The free ride for the Wahhabis ended with September 11, 2001, after which the Bosnian authorities commenced assisting the United States in rolling up terrorist networks that had installed themselves in Sarajevo, Zenica, and other cities. But the Wahhabis had already turned to a new field of action: The Albanian-speaking lands, meaning the Republic of Albania itself, Kosovo, western Macedonia, and various parts of Montenegro.

If anything, the Albanians were even more resistant to the Wahhabi appeal than the Bosnians had been. This was a predictable outcome, in that Albanians, with an isolated culture, a language without close relatives, and a tradition of avoiding religious differences in the interest of national unity, are generally wary of outsiders. Although the Albanians are 70 percent Muslim, they never warmed to Turkish occupation–as the Bosnians did. Also unlike the Bosnians, they never saw Titoite socialism as anything other than a form of Slavic imperialism.

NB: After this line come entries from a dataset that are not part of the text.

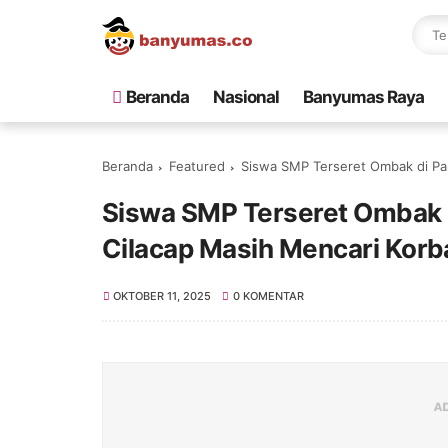
Beranda
Nasional
Banyumas Raya
Beranda
Featured
Siswa SMP Terseret Ombak di Pan
Siswa SMP Terseret Ombak d
Cilacap Masih Mencari Korb
OKTOBER 11, 2025
0 KOMENTAR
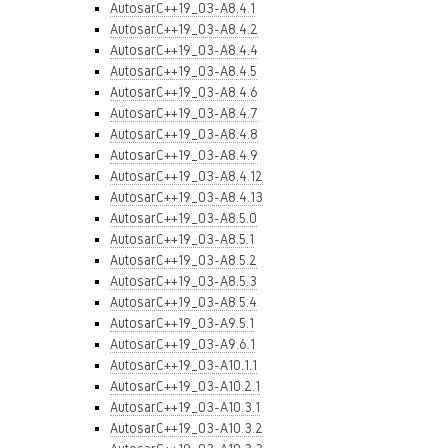
AutosarC++19_03-A8.4.1
AutosarC++19_03-A8.4.2
AutosarC++19_03-A8.4.4
AutosarC++19_03-A8.4.5
AutosarC++19_03-A8.4.6
AutosarC++19_03-A8.4.7
AutosarC++19_03-A8.4.8
AutosarC++19_03-A8.4.9
AutosarC++19_03-A8.4.12
AutosarC++19_03-A8.4.13
AutosarC++19_03-A8.5.0
AutosarC++19_03-A8.5.1
AutosarC++19_03-A8.5.2
AutosarC++19_03-A8.5.3
AutosarC++19_03-A8.5.4
AutosarC++19_03-A9.5.1
AutosarC++19_03-A9.6.1
AutosarC++19_03-A10.1.1
AutosarC++19_03-A10.2.1
AutosarC++19_03-A10.3.1
AutosarC++19_03-A10.3.2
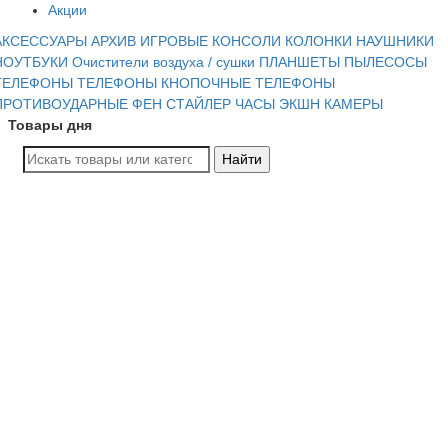
Акции
АКСЕССУАРЫ
АРХИВ
ИГРОВЫЕ КОНСОЛИ
КОЛОНКИ
НАУШНИКИ
НОУТБУКИ
Очистители воздуха / сушки
ПЛАНШЕТЫ
ПЫЛЕСОСЫ
ТЕЛЕФОНЫ
ТЕЛЕФОНЫ КНОПОЧНЫЕ
ТЕЛЕФОНЫ
ПРОТИВОУДАРНЫЕ
ФЕН СТАЙЛЕР
ЧАСЫ
ЭКШН КАМЕРЫ
Товары дня
Найти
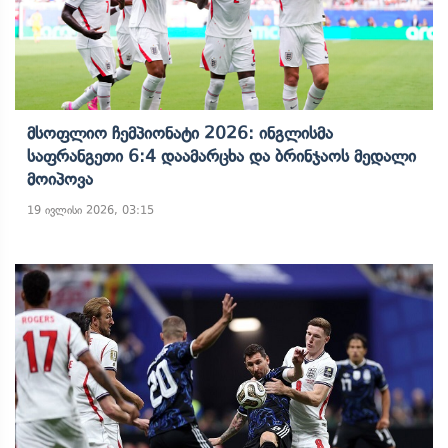
Მსოფლიო Ჩემპიონატი 2026: Ინგლისმა
Საფრანგეთი 6:4 Დაამარცხა Და Ბრინჯაოს Მედალი
Მოიპოვა
19 ივლისი 2026, 03:15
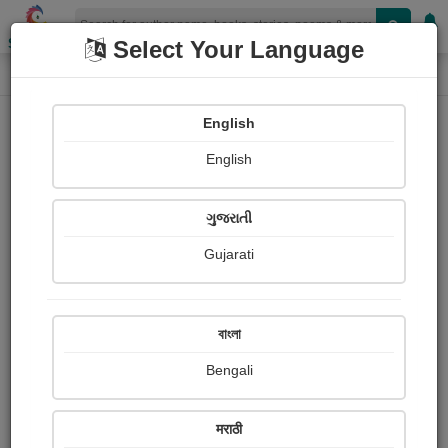
Shopizen
Select Your Language
Audio Details
Home
Audio
English
English
ગુજરાતી
Gujarati
বাংলা
Bengali
રૂડો માસ વસંત...
मराठी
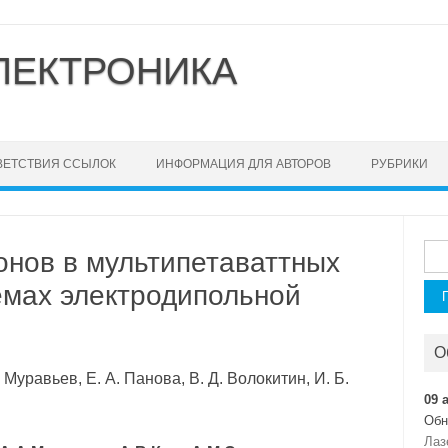
ЛЕКТРОНИКА
ВЕТСТВИЯ ССЫЛОК
ИНФОРМАЦИЯ ДЛЯ АВТОРОВ
РУБРИКИ
Най
онов в мультипетаваттных
емах электродипольной
О
 Муравьев, Е. А. Панова, В. Д. Волокитин, И. Б.
09 
Обн
Лаз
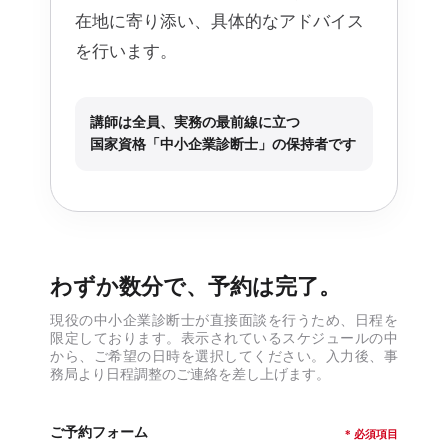
在地に寄り添い、具体的なアドバイス
を行います。
講師は全員、実務の最前線に立つ
国家資格「中小企業診断士」の保持者です
わずか数分で、予約は完了。
現役の中小企業診断士が直接面談を行うため、日程を
限定しております。表示されているスケジュールの中
から、ご希望の日時を選択してください。入力後、事
務局より日程調整のご連絡を差し上げます。
ご予約フォーム
* 必須項目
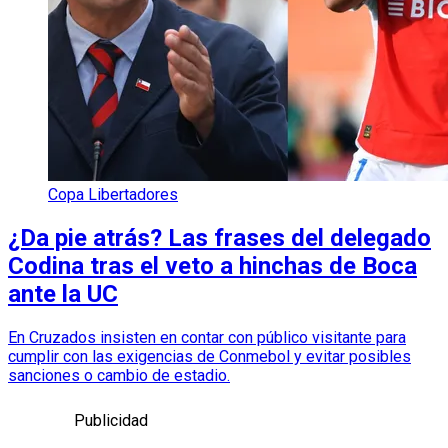
Copa Libertadores
¿Da pie atrás? Las frases del delegado
Codina tras el veto a hinchas de Boca
ante la UC
En Cruzados insisten en contar con público visitante para
cumplir con las exigencias de Conmebol y evitar posibles
sanciones o cambio de estadio.
Publicidad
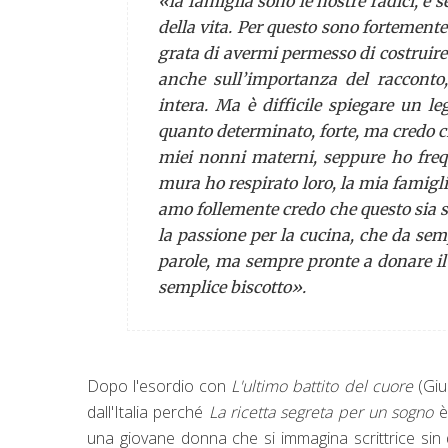
«la famiglia sono le nostre radici, e 
della vita. Per questo sono fortemente
grata di avermi permesso di costruir
anche sull’importanza del racconto,
intera. Ma è difficile spiegare un l
quanto determinato, forte, ma credo c
miei nonni materni, seppure ho frequ
mura ho respirato loro, la mia famiglia
amo follemente credo che questo sia st
la passione per la cucina, che da sem
parole, ma sempre pronte a donare il 
semplice biscotto».
Dopo l'esordio con
L'ultimo battito del cuore
(Giu
dall'Italia perché
La ricetta segreta per un sogno
è 
una giovane donna che si immagina scrittrice sin 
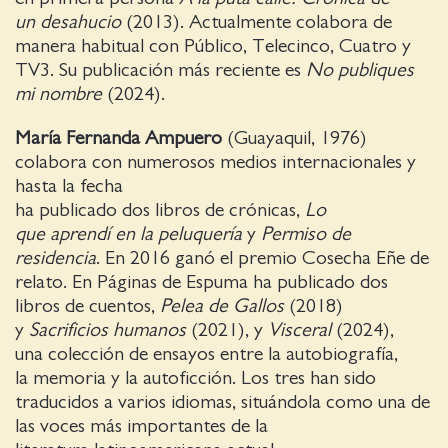
un desahucio
(2013). Actualmente colabora de
manera habitual con Público, Telecinco, Cuatro y
TV3. Su publicación más reciente es
No publiques
mi nombre
(2024).
María Fernanda Ampuero
(Guayaquil, 1976)
colabora con numerosos medios internacionales y
hasta la fecha
ha publicado dos libros de crónicas,
Lo
que aprendí en la peluquería
y
Permiso de
residencia
. En 2016 ganó el premio Cosecha Eñe de
relato. En Páginas de Espuma ha publicado dos
libros de cuentos,
Pelea de Gallos
(2018)
y
Sacrificios humanos
(2021), y
Visceral
(2024),
una colección de ensayos entre la autobiografía,
la memoria y la autoficción. Los tres han sido
traducidos a varios idiomas, situándola como una de
las voces más importantes de la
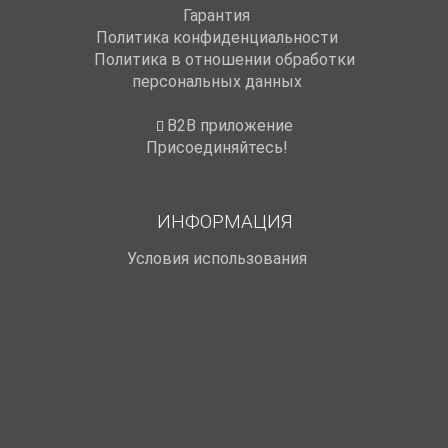
Гарантия
Политика конфиденциальности
Политика в отношении обработки
персональных данных
B2B приложение
Присоединяйтесь!
ИНФОРМАЦИЯ
Условия использования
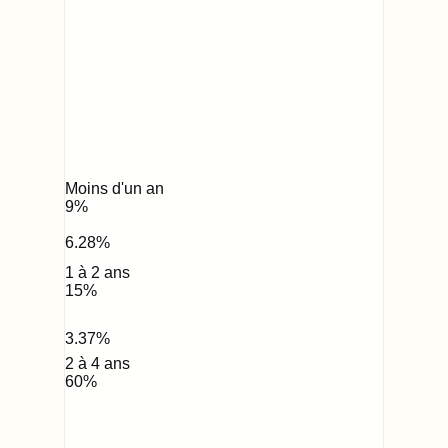
Moins d'un an
9
%
6.28
%
1 à 2 ans
15
%
3.37
%
2 à 4 ans
60
%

For these reasons, Arab and other mujahidin were unwelcome in Kosovo during the 1998-99 struggle conducted by the Kosovo Liberation Army, which was organized on an ethnic and patriotic basis, enlisting Catholics and atheists no less than Muslims. Reports that Iranians or Arabs had been detected in Kosovo during the war were pure disinformation and speculation. In addition, Albanians are probably the most grateful people in the world for the exercise of American military power, which rescued them from Serbian repression in Kosovo.

Nevertheless, with the end of the Kosovo intervention in 1999, Wahhabi missionaries once again poured into the territory, as well as into Albania and Macedonia, preaching and teaching their jihadist ideology.

I spent much of 2000 in Kosovo, Macedonia, Montenegro, and Albania. I returned to Macedonia at the end of 2003, and learned that the struggle between local Muslims and Wahhabi colonizers had lost none of its immediacy or relevancy for the struggle between moderate and extremist Islam worldwide.

ALBANIA TODAY

Ramadan ended with the holiday of Bajram Sherif, as Eid ul-Fitr is known in the Balkans, on November 25, when I found myself in Skopje. Bajram Sherif came and went in the Balkans without serious incident. Nevertheless, the ancient Macedonian capital, war-weary and impoverished after local fighting between Albanians and Slavs in 2001, buzzed with rumors of terrorist conspiracies. In a mild, foggy late-autumn, under a skyline dominated by impressive Ottoman mosques, residents spoke anxiously of the recent suicide bombings in Istanbul and of “special measures” taken against possible attacks on U.S. and other foreign personnel in Kosovo, Albania and Macedonia.

Among the ethnic Albanian Muslims–especially in the western Macedonian regions where they and their Christian fellow-Albanians continue agitating for the right to education in the Albanian language–infiltration by Wahhabis, in their characteristic beards and archaic Arab outfits, turned out to be the main topic of discussion.

In Tetovo, the center of Albanian agitation during the short Macedonian war, I interviewed Arben Xhaferi (pronounced Jaferi), a sociologist by profession and leader of the Albanian Democratic party, known by its Albanian initials as the PDSh. Xhaferi is considered both the main Albanian leader in Macedonia and the outstanding local critic of Wahhabi influence.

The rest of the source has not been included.